I've looked around and cannot find a solid answer as to which starter I would need. Most 12v starter listings do not list on for a 210000 series engine.

I thought perhaps somehow here may know of a 12 volt starter that works for this engine.

Thanks.


----------



## Blackfin

Sorry, this may be no help but:

Perhaps a B&S 391423 could fit. For example:

Robot Check

From what I can see it fits B&S 16HP horizontal engines. Not sure if it's hardened against environmental conditions though...

If it mechanically fits I'd recommend wiring a small 12V starter relay/contactor between the battery and the starter and trigger that relay/contactor with a small pushbutton.


----------



## nwcove

How bout wiring a cheap inverter of the right wattage up to an onboard battery and just keep it plugged into the 120v estart?


----------



## bad69cat

I don't think a cheapy inverter could develop/sustain enough Current to drive that starter?
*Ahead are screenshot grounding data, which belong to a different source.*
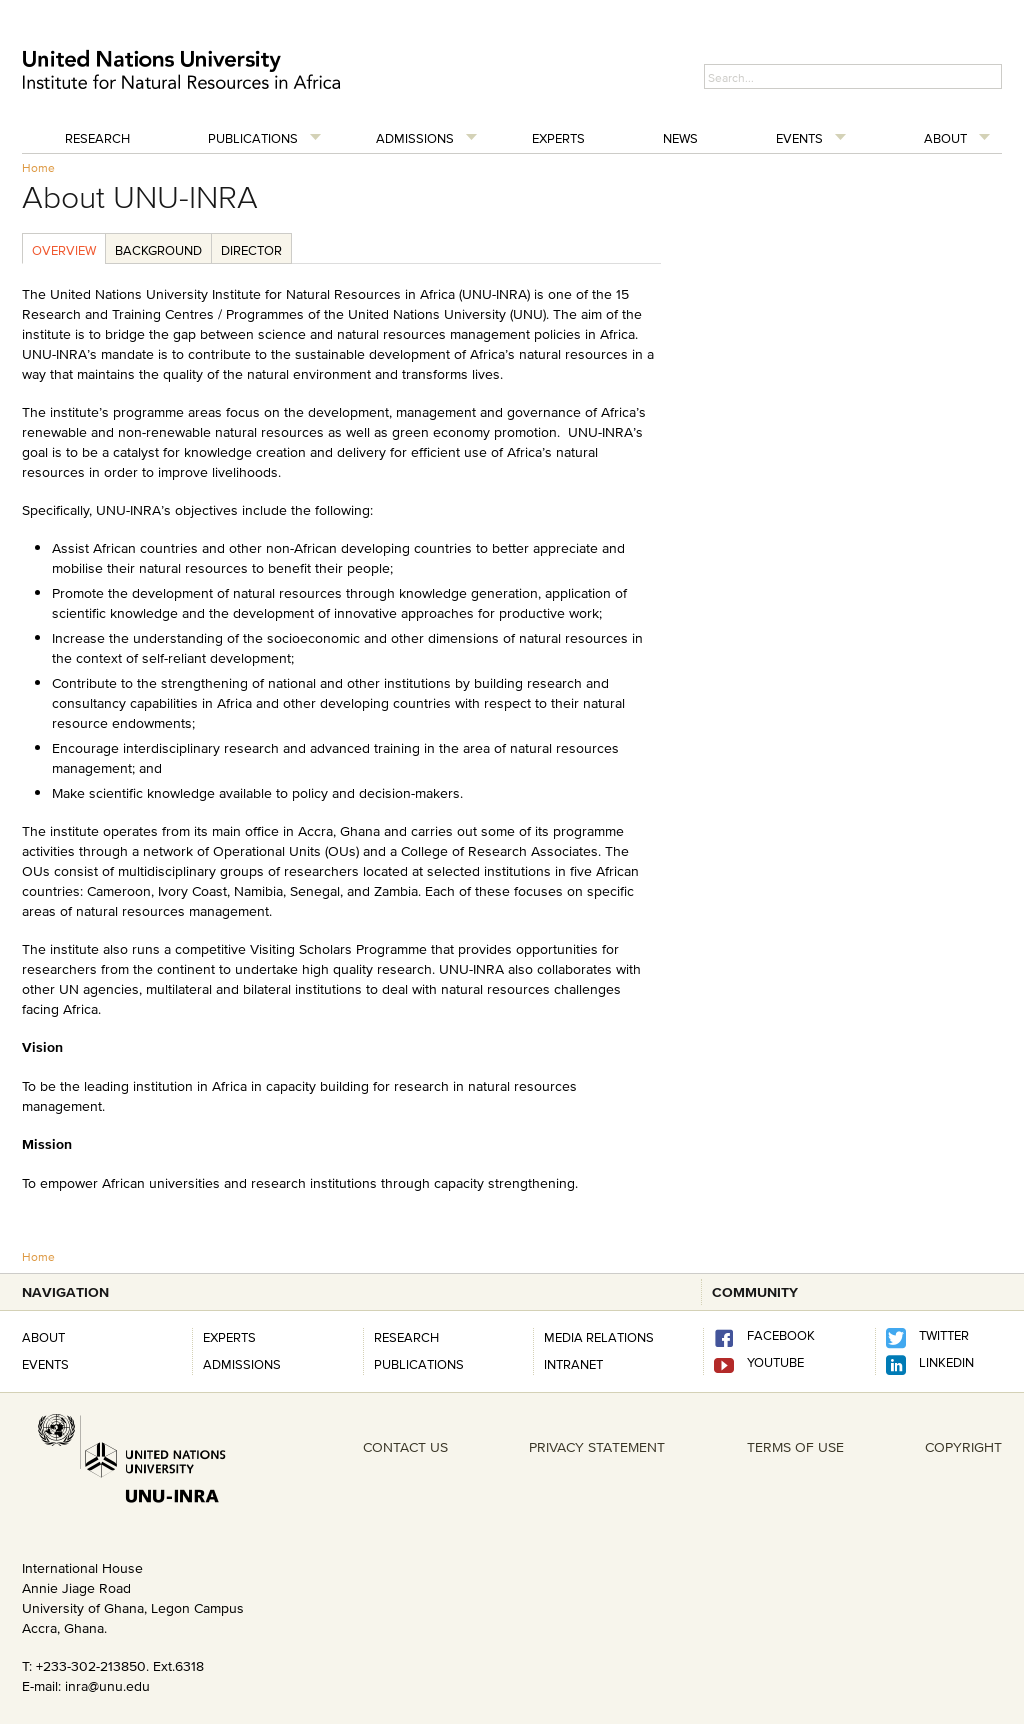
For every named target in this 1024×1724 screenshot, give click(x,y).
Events (799, 138)
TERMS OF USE (795, 1447)
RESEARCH (406, 1337)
But you could buy a good size inverter for your car and then pull it down close to your machine while the car is running and you could go that route...... (assuming you can get close enough) 

I see they show a few versions of starters based on date codes - but they don't list a part number for 309B - which looks like a DC starter to me..? Briggs and Stratton 21M414-0119-E1 Parts Diagrams for Alternator, Electric Starter, Fuel Supply, Ignition

SO - it looks like it may have had a DC option available - if ti's the sma ebolt patern as yours....? I would do a stare and compare agains one if you happen to find part numbers that are valid. Sounds doable anyway.


----------



## NJemerald

I too just started looking into this after that recent storm. 
I found that Ariens makes a 12v starting system... BUT only offers it on their Hydro 32 & 36 Models... NOT the 28 & 30 Hydros WHICH have the same exact engine and not on any other type of snow blower they have!?!?? It is also not offered as a kit !?!? 
Unfortunately the 32 is too big for me to transport... So I'm left with buying the individual parts and installing them onto the Hydro 28


----------